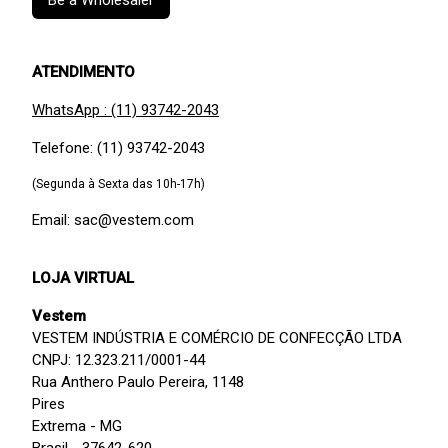
ATENDIMENTO
WhatsApp : (11) 93742-2043
Telefone: (11) 93742-2043
(Segunda à Sexta das 10h-17h)
Email: sac@vestem.com
LOJA VIRTUAL
Vestem
VESTEM INDÚSTRIA E COMÉRCIO DE CONFECÇÃO LTDA
CNPJ: 12.323.211/0001-44
Rua Anthero Paulo Pereira, 1148
Pires
Extrema - MG
Brasil - 37642-620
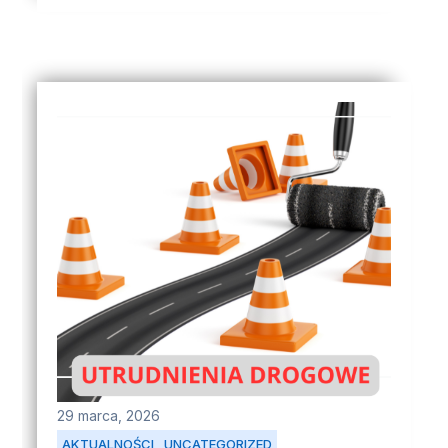
29 marca, 2026
AKTUALNOŚCI
UNCATEGORIZED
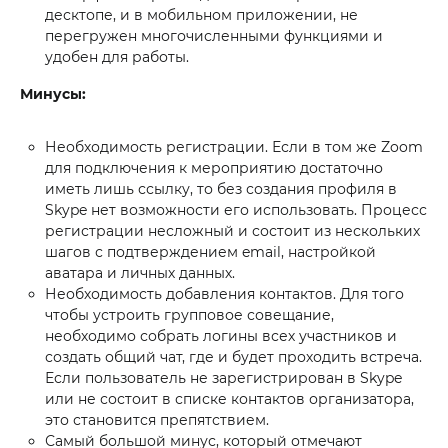
десктопе, и в мобильном приложении, не
перегружен многочисленными функциями и
удобен для работы.
Минусы:
Необходимость регистрации. Если в том же Zoom
для подключения к мероприятию достаточно
иметь лишь ссылку, то без создания профиля в
Skype нет возможности его использовать. Процесс
регистрации несложный и состоит из нескольких
шагов с подтверждением email, настройкой
аватара и личных данных.
Н
еобходимость добавления контактов. Для того
чтобы устроить групповое совещание,
необходимо собрать логины всех участников и
создать общий чат, где и будет проходить встреча.
Если пользователь не зарегистрирован в Skype
или не состоит в списке контактов организатора,
это становится препятствием.
Самый большой минус, который отмечают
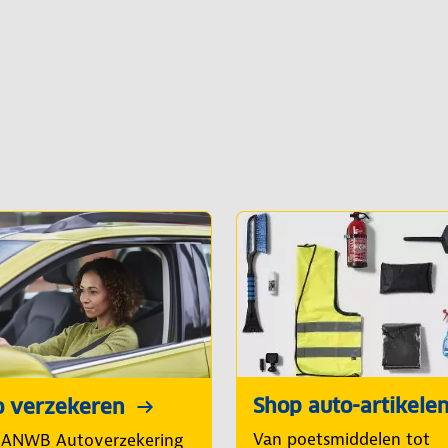
Shop auto-artikele
o verzekeren
Van poetsmiddelen tot
 ANWB Autoverzekering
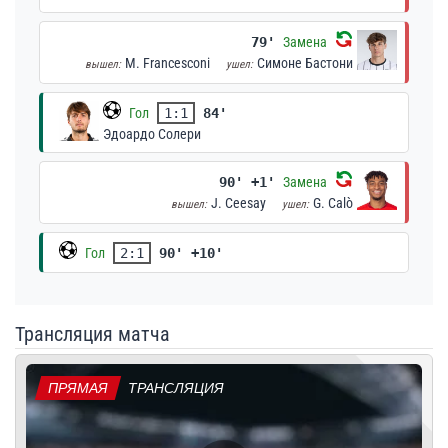
79'
Замена
M. Francesconi
Симоне Бастони
вышел:
ушел:
Гол
1:1
84'
Эдоардо Солери
90' +1'
Замена
J. Ceesay
G. Calò
вышел:
ушел:
Гол
2:1
90' +10'
Трансляция матча
ПРЯМАЯ
ТРАНСЛЯЦИЯ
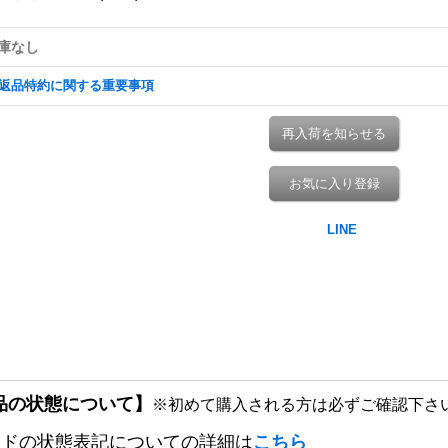
庫なし
返品特約に関する重要事項
再入荷を知らせる
お気に入り登録
品の状態について】
※初めて購入される方は必ずご確認下さ
ードの状態表記についての詳細は
こちら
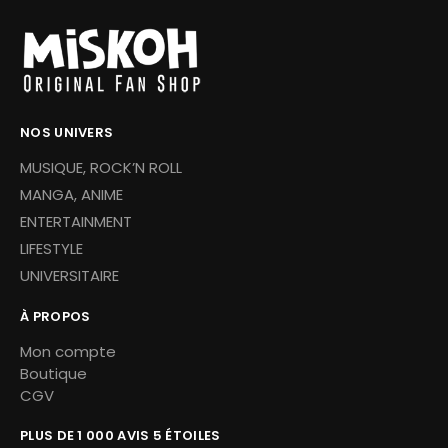
NOS UNIVERS
MUSIQUE, ROCK’N ROLL
MANGA, ANIME
ENTERTAINMENT
LIFESTYLE
UNIVERSITAIRE
À PROPOS
Mon compte
Boutique
CGV
PLUS DE 1 000 AVIS 5 ÉTOILES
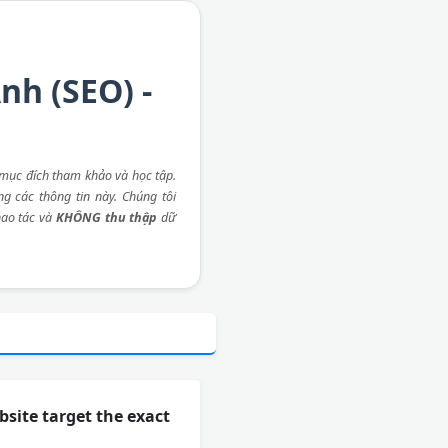
nh (SEO) -
mục đích tham khảo và học tập.
ng các thông tin này. Chúng tôi
ao tác và
KHÔNG thu thập
dữ
site target the exact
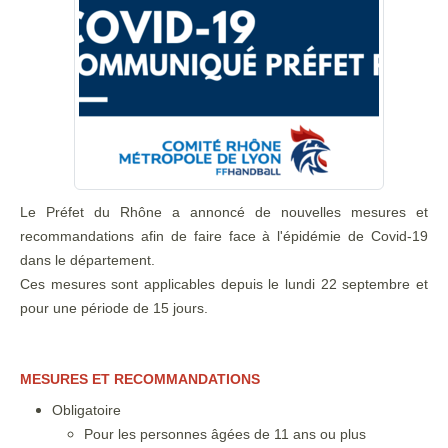
Le Préfet du Rhône a annoncé de nouvelles mesures et
recommandations afin de faire face à l'épidémie de Covid-19
dans le département.
Ces mesures sont applicables depuis le lundi 22 septembre et
pour une période de 15 jours.
MESURES ET RECOMMANDATIONS
Obligatoire
Pour les personnes âgées de 11 ans ou plus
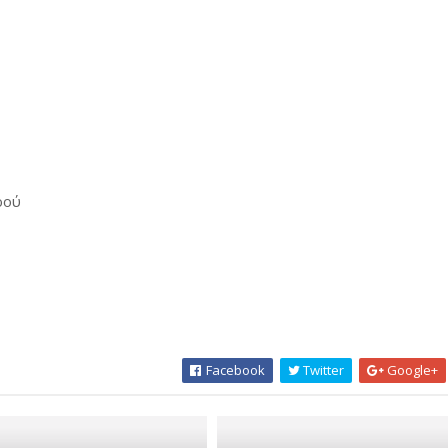
ρού
Facebook
Twitter
Google+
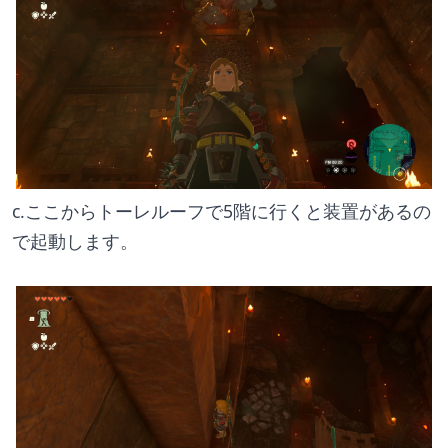
c.ここからトーレルーフで5階に行くと装置があるの
で起動します。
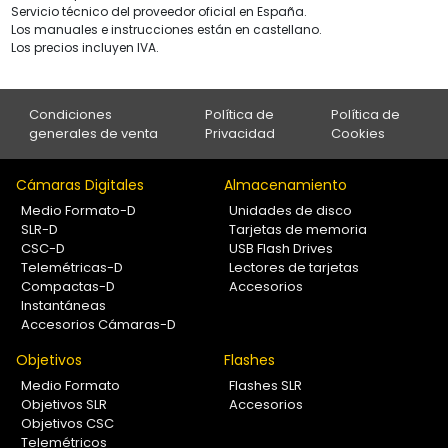
Servicio técnico del proveedor oficial en España.
Los manuales e instrucciones están en castellano.
Los precios incluyen IVA.
Condiciones
Política de
Política de
generales de venta
Privacidad
Cookies
Cámaras Digitales
Almacenamiento
Medio Formato-D
Unidades de disco
SLR-D
Tarjetas de memoria
CSC-D
USB Flash Drives
Telemétricas-D
Lectores de tarjetas
Compactas-D
Accesorios
Instantáneas
Accesorios Cámaras-D
Objetivos
Flashes
Medio Formato
Flashes SLR
Objetivos SLR
Accesorios
Objetivos CSC
Telemétricos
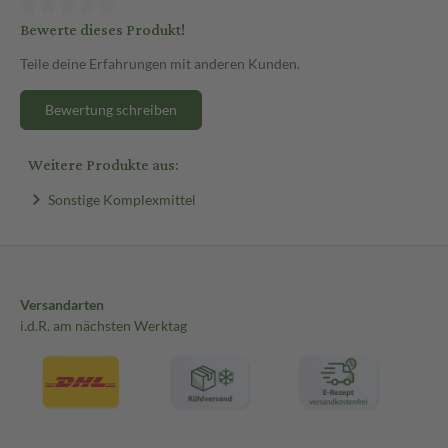
Bewerte dieses Produkt!
Teile deine Erfahrungen mit anderen Kunden.
Bewertung schreiben
Weitere Produkte aus:
Sonstige Komplexmittel
Versandarten
i.d.R. am nächsten Werktag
----------------------------------------
◆ **TASK REQUIREMENTS**: The lines wanted run from the line containing "Objetivos CSC" through the end of the entries; return them exactly, both ends included, and keep pictures out.

◆ **WRITTEN SOLUTION**:
Objetivos CSC
Telemétricos
Bewerte dieses Produkt!
Teile deine Erfahrungen mit anderen Kunden.
Bewertung schreiben
Weitere Produkte aus:
Sonstige Komplexmittel
Versandarten
i.d.R. am nächsten Werktag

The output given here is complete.